It’s every job seeker’s worst nightmare. A man is running late on the way to a job interview, nervous, and he bumps into some guy boarding a crowded commuter train. He blows up, uses an incredibly rude expletive, and spends the rest of the time on the commute trying to calm down. Upon arriving at the interview, he and the hiring manager recognize each other — the hiring manager is the guy he insulted earlier this morning.
(Photo Credit: Rose Morelli/Flickr)
That really happened on the tube in London. Head of Talent and Recruiting at Forward Partners, Matt Buckland, was told what to do with himself on his morning commute. When the same character showed up for an interview for Python Developer, Matt laughed about the incident with the interviewee, but he did not offer him the job. He claims the guy wasn’t “right for the job.”
The lesson here is clear: behave yourself in a socially acceptable manner. People seem to feel that as long as they are anonymous they can do as they please, and perhaps people’s true colors come out. BishMeister tweeted that he was “road raged” by a woman on the way to work. Similar to the story above, it turned out he was to interview the raging driver that morning.
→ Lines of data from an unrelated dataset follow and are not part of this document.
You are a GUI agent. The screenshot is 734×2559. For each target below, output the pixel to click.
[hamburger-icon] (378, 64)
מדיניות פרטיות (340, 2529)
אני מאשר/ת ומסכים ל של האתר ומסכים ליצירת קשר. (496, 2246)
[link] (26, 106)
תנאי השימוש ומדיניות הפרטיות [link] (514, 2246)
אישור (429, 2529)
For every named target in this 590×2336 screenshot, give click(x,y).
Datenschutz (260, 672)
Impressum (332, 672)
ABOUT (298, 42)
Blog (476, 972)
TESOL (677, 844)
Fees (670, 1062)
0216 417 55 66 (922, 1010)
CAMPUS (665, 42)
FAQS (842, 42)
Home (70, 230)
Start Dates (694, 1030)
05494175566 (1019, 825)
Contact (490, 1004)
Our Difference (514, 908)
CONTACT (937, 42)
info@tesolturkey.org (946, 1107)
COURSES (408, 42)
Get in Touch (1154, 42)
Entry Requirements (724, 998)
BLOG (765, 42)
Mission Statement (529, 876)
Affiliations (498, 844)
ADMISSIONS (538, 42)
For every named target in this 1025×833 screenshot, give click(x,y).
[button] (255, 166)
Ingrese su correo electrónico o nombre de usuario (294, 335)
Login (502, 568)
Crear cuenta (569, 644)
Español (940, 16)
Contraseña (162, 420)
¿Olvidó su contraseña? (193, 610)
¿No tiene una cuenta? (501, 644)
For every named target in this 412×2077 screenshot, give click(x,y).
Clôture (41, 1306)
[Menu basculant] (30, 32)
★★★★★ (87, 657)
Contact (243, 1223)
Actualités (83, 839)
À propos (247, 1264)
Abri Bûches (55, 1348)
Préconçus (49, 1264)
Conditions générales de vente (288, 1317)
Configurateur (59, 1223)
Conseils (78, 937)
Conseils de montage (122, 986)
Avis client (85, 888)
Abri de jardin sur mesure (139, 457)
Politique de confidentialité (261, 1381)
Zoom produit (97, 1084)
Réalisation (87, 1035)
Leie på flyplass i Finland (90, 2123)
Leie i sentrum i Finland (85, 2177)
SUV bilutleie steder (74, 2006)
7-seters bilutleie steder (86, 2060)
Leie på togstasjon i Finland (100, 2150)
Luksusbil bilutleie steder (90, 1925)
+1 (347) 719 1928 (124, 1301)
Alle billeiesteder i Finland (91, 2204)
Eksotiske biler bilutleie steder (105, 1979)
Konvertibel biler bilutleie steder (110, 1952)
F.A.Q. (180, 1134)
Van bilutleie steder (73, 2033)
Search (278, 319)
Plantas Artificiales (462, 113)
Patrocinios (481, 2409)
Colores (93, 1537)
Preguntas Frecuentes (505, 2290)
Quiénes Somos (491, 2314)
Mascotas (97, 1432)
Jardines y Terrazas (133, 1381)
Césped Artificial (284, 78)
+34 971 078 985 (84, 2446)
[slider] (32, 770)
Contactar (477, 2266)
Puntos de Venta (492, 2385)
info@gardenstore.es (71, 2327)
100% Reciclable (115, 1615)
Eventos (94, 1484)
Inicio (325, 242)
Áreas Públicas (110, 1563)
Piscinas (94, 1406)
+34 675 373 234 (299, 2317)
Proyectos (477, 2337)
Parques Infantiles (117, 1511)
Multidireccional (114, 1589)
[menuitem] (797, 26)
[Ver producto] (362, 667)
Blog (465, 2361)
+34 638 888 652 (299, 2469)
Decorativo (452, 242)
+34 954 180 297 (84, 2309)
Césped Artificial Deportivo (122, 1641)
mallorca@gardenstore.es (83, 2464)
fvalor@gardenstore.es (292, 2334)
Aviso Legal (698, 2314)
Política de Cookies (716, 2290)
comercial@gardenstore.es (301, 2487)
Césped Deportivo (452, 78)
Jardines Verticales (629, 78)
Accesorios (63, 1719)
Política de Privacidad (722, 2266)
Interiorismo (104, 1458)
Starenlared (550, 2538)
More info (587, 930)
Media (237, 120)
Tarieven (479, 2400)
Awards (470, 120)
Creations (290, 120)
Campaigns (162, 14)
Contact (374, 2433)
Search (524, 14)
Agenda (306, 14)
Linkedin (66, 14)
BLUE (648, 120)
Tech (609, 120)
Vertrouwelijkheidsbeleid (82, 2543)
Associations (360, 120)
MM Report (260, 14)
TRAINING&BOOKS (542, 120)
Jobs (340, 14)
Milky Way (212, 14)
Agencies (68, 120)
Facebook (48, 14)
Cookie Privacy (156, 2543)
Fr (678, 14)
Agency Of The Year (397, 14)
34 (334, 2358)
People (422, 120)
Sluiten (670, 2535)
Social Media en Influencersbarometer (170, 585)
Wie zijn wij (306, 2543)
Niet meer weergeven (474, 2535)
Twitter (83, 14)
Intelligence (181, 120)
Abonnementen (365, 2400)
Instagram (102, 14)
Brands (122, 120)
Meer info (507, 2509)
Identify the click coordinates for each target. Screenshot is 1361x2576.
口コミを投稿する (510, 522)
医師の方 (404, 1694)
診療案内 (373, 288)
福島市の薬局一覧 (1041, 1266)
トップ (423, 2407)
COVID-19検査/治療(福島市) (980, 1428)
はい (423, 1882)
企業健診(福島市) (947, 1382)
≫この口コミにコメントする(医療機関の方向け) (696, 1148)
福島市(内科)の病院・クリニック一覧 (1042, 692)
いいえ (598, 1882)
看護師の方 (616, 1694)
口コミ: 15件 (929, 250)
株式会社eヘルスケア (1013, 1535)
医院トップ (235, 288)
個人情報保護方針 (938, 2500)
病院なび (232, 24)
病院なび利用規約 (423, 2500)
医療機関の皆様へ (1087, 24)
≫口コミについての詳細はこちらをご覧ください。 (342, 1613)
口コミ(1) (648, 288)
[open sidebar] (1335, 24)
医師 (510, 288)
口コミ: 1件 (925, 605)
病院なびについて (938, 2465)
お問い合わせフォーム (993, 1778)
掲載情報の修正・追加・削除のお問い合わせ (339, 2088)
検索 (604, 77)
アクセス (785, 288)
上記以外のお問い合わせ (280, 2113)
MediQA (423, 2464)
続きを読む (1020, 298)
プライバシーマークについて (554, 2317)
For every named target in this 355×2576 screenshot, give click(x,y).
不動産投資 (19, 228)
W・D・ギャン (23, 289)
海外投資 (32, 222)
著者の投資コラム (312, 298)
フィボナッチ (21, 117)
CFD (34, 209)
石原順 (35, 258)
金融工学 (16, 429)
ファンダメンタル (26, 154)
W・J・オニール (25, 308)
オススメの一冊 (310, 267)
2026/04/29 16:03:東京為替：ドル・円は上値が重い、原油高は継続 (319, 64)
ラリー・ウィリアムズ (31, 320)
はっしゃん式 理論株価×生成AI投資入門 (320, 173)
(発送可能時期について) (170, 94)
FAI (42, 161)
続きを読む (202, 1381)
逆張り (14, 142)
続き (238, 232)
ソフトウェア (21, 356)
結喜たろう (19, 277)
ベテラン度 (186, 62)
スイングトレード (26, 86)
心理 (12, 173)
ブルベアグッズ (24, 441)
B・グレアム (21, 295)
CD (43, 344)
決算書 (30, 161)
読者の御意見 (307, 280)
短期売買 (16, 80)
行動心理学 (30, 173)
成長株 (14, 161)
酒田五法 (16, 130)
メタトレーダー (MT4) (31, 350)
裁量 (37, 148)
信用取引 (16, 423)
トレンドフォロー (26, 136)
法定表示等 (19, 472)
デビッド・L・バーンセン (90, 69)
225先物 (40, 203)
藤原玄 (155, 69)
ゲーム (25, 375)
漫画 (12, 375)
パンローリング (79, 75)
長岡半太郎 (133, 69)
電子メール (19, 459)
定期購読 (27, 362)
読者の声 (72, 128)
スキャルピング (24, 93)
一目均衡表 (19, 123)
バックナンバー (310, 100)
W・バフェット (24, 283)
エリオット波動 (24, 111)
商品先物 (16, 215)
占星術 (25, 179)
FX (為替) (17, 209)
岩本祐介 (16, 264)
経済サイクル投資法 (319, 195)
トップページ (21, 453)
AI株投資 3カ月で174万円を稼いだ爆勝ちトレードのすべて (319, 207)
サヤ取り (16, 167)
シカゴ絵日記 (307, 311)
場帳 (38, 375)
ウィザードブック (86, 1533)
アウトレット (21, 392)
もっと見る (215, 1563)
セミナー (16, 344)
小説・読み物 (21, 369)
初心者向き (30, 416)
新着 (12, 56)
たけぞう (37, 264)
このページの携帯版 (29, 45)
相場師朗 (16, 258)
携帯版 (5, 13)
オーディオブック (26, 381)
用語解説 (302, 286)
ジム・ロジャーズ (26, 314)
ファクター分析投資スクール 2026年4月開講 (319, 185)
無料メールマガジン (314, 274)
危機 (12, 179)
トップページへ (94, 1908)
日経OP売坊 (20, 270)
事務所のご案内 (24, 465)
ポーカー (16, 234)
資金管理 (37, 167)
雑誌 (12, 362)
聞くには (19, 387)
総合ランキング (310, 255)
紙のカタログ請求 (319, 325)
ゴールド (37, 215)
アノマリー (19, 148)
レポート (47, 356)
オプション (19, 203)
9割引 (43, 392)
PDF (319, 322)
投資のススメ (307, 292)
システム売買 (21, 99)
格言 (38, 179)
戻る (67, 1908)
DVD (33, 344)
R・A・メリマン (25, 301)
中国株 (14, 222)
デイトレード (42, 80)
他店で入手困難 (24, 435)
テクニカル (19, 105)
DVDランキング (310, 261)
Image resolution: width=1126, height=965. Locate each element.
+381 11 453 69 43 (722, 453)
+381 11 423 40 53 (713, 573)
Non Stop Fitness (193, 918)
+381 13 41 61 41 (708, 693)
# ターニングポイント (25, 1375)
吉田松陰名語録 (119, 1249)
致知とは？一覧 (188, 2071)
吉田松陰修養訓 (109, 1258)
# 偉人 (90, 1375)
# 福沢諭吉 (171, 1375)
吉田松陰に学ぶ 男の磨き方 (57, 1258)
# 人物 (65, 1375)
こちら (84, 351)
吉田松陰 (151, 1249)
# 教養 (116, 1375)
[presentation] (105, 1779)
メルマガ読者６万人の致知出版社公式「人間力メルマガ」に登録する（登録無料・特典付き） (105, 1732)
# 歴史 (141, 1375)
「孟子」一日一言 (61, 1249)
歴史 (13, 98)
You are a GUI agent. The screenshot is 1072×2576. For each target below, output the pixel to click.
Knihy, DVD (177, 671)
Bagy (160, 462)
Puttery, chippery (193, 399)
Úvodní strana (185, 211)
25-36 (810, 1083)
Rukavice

“Behaviors” are our actions throughout the day. How we behave when we think nobody is watching is different than when we think others are paying attention. In other words, observation changes the thing observed. Something as simple as chewing your nails or constantly looking at your watch while in the waiting room area sends signals about your ability to wait patiently, and they might be watching. Don’t think a hiring manager won’t make you wait a little just so they can see how you react.
So many advice articles about being prepared for interviews include things like doing your research on the company and dressing appropriately for the job. Other things count, too. Speaking harshly to somebody on your cell phone before the interview may get noticed. Jumping on your cell phone right away after the interview may make you look like you can’t wait to get on to the next thing. Rushing past the receptionist without even waving goodbye seems like you only care about what the boss thinks.
How you treat third parties matters. There is an old “waiter rule” that states if a man is nice to you and rude to the waiter, he is a rude man. The same holds true for how you treat the lowly mail clerk or office janitor; they are just as deserving of courtesy and respect as your boss. And if your boss agrees, but you are unkind to the receptionist, you may not be offered the job.